Spatial Concepts: Elevation Changes
We all spend our days in a variety of indoor and outdoor spaces…our houses, places of work, stores, malls, churches, parks, highways, our gardens. Yet, most of us have a very limited vocabulary for talking about what makes some places amazing and others forgettable, if not outright unpleasant. How can we communicate about place better? How can we create better, more comfortable, more meaningful spaces?
Spatial concepts should be easily accessible. With the help of Sacajawea, Princess Louise and their friends in Design Land, we can compare their perceptions to real life occurrences in nature, in architecture, and in the built landscape to help us figure out what makes the best space. We’ll start this series with exploring the concept of elevation change.
Here’s Sacajawea….standing by herself in Design Land. But, standing on the saucer…an elevated plane…her whole perspective changes. Varying the plane alters our perspective of a space.
Look at my view of Sipi Falls in Eastern Uganda…and contemplate David’s view, standing on a rock outcropping higher up.

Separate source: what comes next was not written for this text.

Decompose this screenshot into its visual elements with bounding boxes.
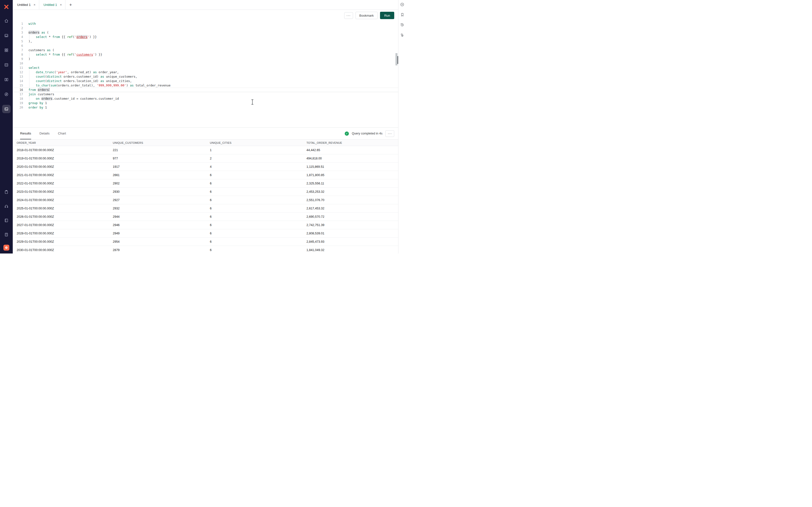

Think about how different planes, although visually connected, define the shopping mezzanine and the waiting area at Heathrow airport.
In the landscape ISD designed, consider how we differentiated the house, the dining room and the living room of this outdoor space with changes in elevation. The spaces are separated from the others by just one step. The transitions are comfortable, while accommodating the slope. Each space provides independant function, yet flows to the next gracefully.
Manipulating planes and vertical forms successfully, and creating meaningful spaces present challenges in the landscape because there’s always the context of what’s already there. The landscape is rarely a blank slate. Sites can be flat, can present elevation changes in multiple directions, or have hills in awkward locations.
Resolving elevation and sculpting the land successfully is one of the hallmarks of quality landscape design. Working with talented designers (like us at Ivy Street Design) can take this potential challenge and create a space that feels like it is meant to be.